11 April 2023
After Gov. Joe Lombardo signed the first big state employee pay bill of the session last week — moving forward with a pair of $500 bonuses for state workers that received unanimous support in both chambers of the Legislature — another state worker pay bill has already drawn a stark partisan divide.
SB440, sponsored by Senate Majority Leader Nicole Cannizzaro (D-Las Vegas), would grant state workers a 2 percent cost of living raise for April through June of this year, and would appropriate more than $26 million to pay two arbitration awards related to collective bargaining agreements reached last year between the state and two employee unions — AFSCME and the Nevada Police Union (NPU).
But during a Senate floor vote of the bill Monday afternoon, Cannizzaro and Senate Minority Leader Heidi Seevers Gansert (R-Reno) gave dueling speeches for and against the bill, as lawmakers voted 13-8 along party lines (with all Democrats in support) to pass the bill.
Cannizzaro argued that state laws governing collective bargaining created an obligation for state lawmakers to approve negotiated and arbitrated provisions of state worker contracts.
“Otherwise we are saying that particular portion of the Nevada Revised Statutes, whether we agree with it or not, is something that we’re just not willing to enforce, that is void,” Cannizzaro said. “And if that is the case for that portion [of the NRS] then it is also true, and could be true, of any portion of the Nevada Revised Statutes.”

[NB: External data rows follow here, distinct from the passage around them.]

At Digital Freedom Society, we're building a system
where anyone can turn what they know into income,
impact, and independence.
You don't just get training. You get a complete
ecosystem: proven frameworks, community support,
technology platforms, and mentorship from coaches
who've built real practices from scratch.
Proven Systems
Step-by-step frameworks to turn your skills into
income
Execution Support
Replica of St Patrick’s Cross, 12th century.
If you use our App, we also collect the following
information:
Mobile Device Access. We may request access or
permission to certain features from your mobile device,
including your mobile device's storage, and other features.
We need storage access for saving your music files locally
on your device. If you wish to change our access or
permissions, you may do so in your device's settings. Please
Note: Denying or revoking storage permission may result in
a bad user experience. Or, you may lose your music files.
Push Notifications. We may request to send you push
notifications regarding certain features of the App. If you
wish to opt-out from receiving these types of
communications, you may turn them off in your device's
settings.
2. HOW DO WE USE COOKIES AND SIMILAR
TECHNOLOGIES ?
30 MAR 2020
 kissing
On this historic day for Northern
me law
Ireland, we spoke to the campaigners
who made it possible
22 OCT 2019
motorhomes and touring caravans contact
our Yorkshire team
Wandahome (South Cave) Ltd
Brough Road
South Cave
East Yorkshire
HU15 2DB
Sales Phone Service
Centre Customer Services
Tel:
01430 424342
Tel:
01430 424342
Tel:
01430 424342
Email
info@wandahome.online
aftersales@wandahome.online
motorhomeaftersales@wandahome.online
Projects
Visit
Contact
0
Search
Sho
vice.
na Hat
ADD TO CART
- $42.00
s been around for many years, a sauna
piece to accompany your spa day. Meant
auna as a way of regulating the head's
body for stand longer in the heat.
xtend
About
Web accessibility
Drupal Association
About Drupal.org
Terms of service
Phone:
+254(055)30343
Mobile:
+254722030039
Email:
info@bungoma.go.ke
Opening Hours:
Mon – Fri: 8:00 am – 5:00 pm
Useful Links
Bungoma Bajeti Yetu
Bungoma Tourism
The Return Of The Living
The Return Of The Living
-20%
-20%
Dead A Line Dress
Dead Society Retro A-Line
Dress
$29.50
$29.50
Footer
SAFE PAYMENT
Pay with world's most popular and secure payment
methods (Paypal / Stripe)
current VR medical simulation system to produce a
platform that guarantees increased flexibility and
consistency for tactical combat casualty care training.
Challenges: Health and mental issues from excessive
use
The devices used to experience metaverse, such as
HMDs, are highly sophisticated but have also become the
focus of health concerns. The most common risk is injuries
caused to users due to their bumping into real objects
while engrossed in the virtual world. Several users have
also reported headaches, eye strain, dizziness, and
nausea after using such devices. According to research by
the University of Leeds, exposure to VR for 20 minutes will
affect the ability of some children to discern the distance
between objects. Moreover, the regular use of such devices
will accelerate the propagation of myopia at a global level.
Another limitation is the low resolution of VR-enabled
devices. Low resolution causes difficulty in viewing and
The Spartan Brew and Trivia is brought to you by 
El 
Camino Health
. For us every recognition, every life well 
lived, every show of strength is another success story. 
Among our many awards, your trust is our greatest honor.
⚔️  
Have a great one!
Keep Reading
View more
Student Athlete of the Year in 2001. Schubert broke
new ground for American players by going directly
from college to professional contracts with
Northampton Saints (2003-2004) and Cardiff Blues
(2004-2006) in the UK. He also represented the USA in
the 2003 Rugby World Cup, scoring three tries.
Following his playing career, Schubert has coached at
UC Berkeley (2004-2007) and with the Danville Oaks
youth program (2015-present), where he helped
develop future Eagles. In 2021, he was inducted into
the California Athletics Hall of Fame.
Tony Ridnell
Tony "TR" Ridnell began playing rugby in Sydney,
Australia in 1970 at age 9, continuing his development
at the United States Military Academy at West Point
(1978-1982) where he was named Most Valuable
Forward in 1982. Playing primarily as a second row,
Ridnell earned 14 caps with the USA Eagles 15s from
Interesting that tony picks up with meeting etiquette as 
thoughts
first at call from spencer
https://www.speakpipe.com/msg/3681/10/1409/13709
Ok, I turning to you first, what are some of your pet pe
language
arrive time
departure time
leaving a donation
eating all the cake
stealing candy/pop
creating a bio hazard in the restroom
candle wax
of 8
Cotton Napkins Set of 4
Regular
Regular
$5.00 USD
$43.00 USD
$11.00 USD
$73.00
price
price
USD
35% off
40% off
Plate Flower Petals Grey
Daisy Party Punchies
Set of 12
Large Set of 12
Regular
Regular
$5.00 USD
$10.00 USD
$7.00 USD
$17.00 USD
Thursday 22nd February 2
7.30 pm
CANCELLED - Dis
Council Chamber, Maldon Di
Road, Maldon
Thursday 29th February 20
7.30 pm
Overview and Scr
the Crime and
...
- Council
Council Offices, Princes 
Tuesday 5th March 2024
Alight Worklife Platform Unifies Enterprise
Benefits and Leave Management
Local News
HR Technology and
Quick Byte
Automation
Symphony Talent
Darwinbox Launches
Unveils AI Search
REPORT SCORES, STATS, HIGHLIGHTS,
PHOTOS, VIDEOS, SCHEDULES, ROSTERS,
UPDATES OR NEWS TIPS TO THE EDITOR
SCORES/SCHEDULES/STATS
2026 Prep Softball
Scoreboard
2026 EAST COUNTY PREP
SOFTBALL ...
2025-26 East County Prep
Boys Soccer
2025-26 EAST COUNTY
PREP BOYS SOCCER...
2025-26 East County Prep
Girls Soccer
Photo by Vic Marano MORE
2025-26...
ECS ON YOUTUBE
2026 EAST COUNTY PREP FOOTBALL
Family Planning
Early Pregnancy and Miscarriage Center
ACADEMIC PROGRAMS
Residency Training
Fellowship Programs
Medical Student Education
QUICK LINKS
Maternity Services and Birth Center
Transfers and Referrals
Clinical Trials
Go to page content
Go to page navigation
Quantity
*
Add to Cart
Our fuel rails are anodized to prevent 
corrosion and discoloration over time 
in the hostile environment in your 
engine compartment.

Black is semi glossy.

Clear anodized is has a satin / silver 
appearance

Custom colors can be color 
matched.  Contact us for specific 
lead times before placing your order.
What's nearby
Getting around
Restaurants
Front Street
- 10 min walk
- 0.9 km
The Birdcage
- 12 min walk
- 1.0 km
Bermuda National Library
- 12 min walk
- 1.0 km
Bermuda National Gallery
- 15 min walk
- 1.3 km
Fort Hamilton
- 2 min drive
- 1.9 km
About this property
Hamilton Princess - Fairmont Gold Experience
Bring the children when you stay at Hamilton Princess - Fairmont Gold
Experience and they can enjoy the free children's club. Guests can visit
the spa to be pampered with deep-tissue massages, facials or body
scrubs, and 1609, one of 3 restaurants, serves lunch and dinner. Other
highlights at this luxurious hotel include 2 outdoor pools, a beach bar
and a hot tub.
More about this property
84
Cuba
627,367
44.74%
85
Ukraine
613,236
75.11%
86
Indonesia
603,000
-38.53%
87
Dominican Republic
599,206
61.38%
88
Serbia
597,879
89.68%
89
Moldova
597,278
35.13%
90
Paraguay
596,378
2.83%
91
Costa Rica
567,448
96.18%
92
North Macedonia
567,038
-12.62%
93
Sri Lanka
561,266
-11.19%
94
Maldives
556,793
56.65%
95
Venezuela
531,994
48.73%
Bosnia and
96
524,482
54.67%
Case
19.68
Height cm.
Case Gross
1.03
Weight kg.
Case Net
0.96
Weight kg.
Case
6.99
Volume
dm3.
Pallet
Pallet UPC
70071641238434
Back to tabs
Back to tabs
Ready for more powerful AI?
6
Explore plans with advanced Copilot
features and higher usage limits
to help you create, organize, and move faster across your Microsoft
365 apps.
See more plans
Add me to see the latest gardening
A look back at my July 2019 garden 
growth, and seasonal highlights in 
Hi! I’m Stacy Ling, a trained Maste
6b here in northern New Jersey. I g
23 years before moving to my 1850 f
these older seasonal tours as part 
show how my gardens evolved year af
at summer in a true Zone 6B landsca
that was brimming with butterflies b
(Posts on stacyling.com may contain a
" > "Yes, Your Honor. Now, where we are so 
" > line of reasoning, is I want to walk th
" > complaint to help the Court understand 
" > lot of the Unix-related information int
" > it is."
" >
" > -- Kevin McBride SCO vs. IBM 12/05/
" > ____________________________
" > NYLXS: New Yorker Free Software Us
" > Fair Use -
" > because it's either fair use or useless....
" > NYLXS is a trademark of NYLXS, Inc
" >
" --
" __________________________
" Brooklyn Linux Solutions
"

She also argued that the additional 2 percent cost of living raise in the current fiscal year was “something that we can afford and is appropriate.”
But Seevers Gansert cautioned the need for fiscal responsibility, saying that the state should not award pay raises that it cannot sustain long term, and took issue with the discrepancy in pay between nonunion workers and those in unions who benefited from higher pay thanks to collective bargaining agreements.
“In 2008, 2009, 2010 and 2011, we faced budget cuts. And for those of us who were here — several of us were here — it was painful,” Seevers Gansert said.
Pointing to deep cuts to health and human services programs, including mental health, as well as education and rolling furloughs for public employees, Gansert said that prior to those cuts, lawmakers had just voted to increase state worker pay in 2007.
“Nevada is not immune to economic downturns. Rather, historically, it has been hit harder than any other state,” she said. “The past needs to inform us today, and in the future.”
A spokesperson for the governor declined to comment on the bill and whether the governor would support providing the arbitration pay to members of the NPU and AFSCME.